Second is authentication of Steam users. Steam offers authentication using an open internet standard known as OpenID. OpenID allows a Steam customer to identify himself on a third party website by association with his Steam account, without having to give his Steam credentials to the third party site. OpenID services are ubiquitous on the internet, as many other internet services, such as Google and Facebook, offer OpenID for their customers as well.

None of these activities are illegal in Washington or any other jurisdiction, and we do not believe the Commission contends to the contrary.

WHAT VALVE HAS DONE AND CAN DO

The Commission's letter publicly threatens Valve with criminal prosecution for gambling on third party sites. We do not understand the legal or factual reasoning supporting this position, from the Commission's letter or from our conversations with the Commission. We are also unsure of how you propose we do this. If there is a specific criminal statute or regulation you believe Valve is violating, please provide a citation. We are not aware of any such law that Steam or our games are violating.

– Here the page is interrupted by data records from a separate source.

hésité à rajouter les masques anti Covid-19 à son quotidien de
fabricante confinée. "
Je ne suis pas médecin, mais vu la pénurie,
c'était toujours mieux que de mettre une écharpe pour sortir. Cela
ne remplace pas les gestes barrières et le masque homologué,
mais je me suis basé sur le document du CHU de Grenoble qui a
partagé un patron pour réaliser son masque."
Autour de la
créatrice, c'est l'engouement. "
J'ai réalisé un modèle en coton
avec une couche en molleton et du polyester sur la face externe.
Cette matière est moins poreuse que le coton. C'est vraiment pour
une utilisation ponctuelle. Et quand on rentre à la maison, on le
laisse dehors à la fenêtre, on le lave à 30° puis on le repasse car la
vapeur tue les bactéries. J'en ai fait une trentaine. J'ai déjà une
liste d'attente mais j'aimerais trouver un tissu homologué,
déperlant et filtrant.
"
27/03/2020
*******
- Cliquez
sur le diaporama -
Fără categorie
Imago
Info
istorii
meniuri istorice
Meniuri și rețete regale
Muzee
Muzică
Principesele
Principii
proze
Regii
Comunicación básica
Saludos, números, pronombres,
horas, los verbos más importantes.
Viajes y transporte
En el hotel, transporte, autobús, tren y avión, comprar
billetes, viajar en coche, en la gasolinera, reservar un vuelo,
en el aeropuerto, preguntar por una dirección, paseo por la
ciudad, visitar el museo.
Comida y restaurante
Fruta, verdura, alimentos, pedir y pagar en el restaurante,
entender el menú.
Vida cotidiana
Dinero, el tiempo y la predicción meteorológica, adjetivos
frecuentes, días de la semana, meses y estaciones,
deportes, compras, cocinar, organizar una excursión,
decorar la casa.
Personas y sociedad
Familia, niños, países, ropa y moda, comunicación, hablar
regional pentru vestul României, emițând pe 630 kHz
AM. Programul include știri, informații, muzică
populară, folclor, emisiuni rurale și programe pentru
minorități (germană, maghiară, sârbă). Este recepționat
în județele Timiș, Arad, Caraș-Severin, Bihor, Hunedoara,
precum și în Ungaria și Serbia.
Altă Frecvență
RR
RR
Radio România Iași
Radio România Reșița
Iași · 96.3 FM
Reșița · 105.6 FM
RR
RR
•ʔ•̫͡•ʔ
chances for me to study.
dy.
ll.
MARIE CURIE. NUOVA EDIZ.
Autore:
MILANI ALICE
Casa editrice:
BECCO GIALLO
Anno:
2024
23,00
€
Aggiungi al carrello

The Commissions main argument seemed to be "Valve could stop this, so it should." We do not want to turn off the Steam services, described above, that skin gambling sites have taken advantage of. In-game items, Steam trading, and OpenID have substantial benefits for Steam customers and Steam game-making partners. We do not believe it is the Commission's intention, nor is it within the Commission's authority, to turn off lawful commercial and communication services that are not directed to gambling in Washington.

Steam does, however, provide warnings to customers about using Steam trading and OpenID. Furthermore, Valve has taken action itself against skins gambling. As the Commission knows, in July 2016, Valve announced its intent to disable the Steam accounts of skins gambling sites for breach of Steam user agreements. http://store.steampowered.com/news/22883/. We followed this announcement with cease and desist letters of our own to over forty skins gambling sites that we were able to identify, and we shut down the Steam accounts of these sites. However, we do not know all the skins gambling sites that may exist or may be newly created, and we are not always able to identify the "bot" accounts that particular skins gambling sites may use to try to effectuate Steam trades. Cleverly designed bots can be indistinguishable from real users performing legitimate trades and their methods and techniques are constantly evolving. A bot account that is blocked can easily be recreated with a new identity almost immediately.

Valve can enforce its user agreements against the Steam accounts of skins gambling sites, where we can identify the site and identify the corresponding account. In fact, we would be happy to cooperate with the Commission, if it is able to identify more skins gambling sites that are illegal in Washington and the Steam accounts through which operate. We welcome the chance for further communication with the Commission, if it would like to clarify the legal allegations against Valve, or alternatively to work with Valve to identify offending Steam accounts of gambling sites.
TL,DR. We haven't done anything wrong. We are not currently doing anything wrong. Prove us wrong or go away.

The more I look into skins gambling, especially the circus surrounding CS:GO, the more I become convinced that if Valve had just enforced its own terms of service from the beginning, the situation would never have reached this point. Instead, Valve allows a website, OPSkins.com, to operate, converting virtual items into real life cash. I believe the WSGC looks at that relationship as the reason it states Valve "facilitates" gambling. Close up the RMT shop, and the issue probably becomes less problematic. But without skins gambling, the CS:GO eSports scene isn't as popular and skin sales go down.

Looks like the story won't go away anytime soon. I wonder what the WSGC will do next.